Mr Smith says he knows of no conservation reasons for the termination of the lease and says the news has left him "completely gutted".

"In the very early days the block was undoubtedly treated harshly. But in recent decades its environmental status has steadily improved.

"It is grazed for only three months each summer * with 6500 ewes on 4500 hectares; about half a ewe to the acre. We also take responsibility for removing wildling trees."

He says the sheep are droved up to the block at the end of January and are removed in April * "before Anzac Day, as a mark of respect for the old soldiers who were granted the first lease."

High Country Accord chairman Ben Todhunter says the cancelling of the lease reflects a government agenda to establish a network of high country parks "at almost any cost".

"This is one more devastating blow in a long list of actions by this government which are having the effect of destroying the high country economy and culture," he says.

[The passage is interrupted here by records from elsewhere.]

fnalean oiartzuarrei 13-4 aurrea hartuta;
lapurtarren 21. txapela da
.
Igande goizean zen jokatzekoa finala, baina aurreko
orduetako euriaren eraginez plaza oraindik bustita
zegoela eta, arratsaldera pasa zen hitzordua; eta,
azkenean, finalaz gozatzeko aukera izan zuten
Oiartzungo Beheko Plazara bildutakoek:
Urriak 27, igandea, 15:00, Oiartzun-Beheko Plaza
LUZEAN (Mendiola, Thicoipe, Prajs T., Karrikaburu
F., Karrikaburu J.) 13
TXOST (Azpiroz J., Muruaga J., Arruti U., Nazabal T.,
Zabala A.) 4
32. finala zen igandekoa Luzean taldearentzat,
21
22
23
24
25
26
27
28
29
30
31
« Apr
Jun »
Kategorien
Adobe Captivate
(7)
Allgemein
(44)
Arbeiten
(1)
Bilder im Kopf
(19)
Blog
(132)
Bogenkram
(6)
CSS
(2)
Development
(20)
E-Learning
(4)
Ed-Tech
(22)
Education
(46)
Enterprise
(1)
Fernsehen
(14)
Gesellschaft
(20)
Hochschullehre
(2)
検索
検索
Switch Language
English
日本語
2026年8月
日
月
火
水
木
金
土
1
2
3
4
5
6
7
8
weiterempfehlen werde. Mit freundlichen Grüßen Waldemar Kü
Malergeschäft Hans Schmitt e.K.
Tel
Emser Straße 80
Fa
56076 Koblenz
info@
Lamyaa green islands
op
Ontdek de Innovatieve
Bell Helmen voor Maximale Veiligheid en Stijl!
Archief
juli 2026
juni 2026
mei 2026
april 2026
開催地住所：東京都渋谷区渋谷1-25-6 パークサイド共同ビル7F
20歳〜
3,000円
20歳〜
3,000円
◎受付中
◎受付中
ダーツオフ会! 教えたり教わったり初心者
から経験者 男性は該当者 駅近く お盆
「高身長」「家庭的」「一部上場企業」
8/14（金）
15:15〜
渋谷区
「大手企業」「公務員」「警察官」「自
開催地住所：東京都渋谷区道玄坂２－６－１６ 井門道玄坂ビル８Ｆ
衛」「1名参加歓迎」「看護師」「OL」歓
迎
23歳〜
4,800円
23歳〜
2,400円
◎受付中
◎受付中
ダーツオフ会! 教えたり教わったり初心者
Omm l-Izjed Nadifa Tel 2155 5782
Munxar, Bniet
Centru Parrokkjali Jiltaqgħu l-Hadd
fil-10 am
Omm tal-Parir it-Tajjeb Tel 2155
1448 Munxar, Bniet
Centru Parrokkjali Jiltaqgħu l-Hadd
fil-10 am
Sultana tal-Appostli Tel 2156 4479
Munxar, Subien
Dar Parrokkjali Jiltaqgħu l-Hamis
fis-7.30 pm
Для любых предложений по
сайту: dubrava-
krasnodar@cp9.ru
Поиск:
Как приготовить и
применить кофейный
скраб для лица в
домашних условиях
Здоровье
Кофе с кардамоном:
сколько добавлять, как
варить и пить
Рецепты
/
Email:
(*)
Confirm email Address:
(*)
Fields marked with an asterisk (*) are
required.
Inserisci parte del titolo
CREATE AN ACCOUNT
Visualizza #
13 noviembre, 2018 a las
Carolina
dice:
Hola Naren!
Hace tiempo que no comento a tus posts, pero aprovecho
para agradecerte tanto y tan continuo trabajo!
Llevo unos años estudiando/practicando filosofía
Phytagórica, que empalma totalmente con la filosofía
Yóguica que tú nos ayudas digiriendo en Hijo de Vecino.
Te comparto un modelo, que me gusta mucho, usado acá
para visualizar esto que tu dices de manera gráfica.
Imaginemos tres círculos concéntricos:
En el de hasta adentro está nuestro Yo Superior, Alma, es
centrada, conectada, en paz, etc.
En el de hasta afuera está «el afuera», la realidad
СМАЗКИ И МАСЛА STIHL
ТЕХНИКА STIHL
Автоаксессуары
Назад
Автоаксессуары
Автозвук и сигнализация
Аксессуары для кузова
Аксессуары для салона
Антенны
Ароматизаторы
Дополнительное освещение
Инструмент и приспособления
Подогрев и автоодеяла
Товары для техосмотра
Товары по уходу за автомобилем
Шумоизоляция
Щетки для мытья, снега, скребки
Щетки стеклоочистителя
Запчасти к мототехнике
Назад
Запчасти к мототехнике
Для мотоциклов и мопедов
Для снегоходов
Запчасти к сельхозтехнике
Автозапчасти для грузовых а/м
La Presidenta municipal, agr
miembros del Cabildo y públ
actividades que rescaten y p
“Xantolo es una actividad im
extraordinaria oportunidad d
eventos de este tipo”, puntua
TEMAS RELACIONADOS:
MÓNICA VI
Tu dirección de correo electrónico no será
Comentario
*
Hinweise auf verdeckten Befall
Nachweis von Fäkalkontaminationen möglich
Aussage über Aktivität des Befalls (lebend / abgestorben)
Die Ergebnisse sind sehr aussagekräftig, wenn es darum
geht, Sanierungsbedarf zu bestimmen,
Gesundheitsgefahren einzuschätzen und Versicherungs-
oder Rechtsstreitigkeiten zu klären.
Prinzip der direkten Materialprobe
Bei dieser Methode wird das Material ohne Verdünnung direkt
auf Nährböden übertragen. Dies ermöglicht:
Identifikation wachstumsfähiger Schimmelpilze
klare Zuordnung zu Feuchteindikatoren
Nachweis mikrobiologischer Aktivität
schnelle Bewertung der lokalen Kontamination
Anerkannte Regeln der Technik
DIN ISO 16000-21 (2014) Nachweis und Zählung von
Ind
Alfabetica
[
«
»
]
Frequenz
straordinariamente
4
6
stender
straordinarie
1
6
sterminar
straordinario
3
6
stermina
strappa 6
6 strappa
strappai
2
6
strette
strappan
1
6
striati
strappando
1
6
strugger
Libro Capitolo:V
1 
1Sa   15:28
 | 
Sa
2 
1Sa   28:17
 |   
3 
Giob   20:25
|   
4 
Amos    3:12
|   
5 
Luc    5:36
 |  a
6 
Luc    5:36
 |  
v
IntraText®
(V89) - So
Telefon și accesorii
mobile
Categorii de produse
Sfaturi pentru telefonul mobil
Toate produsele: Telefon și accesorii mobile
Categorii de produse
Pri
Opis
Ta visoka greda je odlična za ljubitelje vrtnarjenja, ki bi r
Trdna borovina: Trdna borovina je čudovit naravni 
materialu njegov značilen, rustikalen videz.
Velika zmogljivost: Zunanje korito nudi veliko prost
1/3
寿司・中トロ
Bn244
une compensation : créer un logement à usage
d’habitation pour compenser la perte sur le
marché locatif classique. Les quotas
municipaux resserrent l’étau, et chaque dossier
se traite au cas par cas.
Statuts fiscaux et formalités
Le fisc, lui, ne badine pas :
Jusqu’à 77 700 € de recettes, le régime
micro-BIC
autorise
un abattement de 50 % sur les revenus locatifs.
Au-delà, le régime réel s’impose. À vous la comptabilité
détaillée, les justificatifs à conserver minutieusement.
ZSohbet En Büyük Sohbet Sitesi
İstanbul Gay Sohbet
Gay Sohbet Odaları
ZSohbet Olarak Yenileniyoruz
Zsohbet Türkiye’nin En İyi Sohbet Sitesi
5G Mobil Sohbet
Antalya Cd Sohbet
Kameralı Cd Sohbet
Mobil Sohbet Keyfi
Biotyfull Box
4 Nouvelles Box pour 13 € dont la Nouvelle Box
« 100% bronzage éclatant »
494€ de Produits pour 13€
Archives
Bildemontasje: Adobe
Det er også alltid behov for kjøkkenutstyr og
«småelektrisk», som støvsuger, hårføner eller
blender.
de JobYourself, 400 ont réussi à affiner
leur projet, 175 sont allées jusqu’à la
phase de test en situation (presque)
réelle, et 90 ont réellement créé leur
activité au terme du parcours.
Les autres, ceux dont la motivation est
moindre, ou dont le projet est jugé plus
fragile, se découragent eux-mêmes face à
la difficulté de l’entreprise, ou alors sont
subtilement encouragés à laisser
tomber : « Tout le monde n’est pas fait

"There is a certain bitter irony that the reasons used by the government to welsh on the Soldiers Syndicate are baseless. The block doesn't need protecting * its significant values are improving under low intensity stocking and access has never been an issue."

He says the public should understand that every time a new park is announced it means that more of New Zealand's high country farming heritage has been lost, along with much of its Merino flock.

"Farms which were once nurtured by farmers who lived on the land and who provided weed and pest control will become a drain on the taxpayer. At the same time, the farmers' valuable local knowledge and expertise will be lost forever," Mr Todhunter says.

"If the government was grabbing land in the high country for reasons other than ideology, I am sure we could find some basis for compromise. But the government's actions over recent years show that compromise isn't on its agenda * it wants farmers out of the high country."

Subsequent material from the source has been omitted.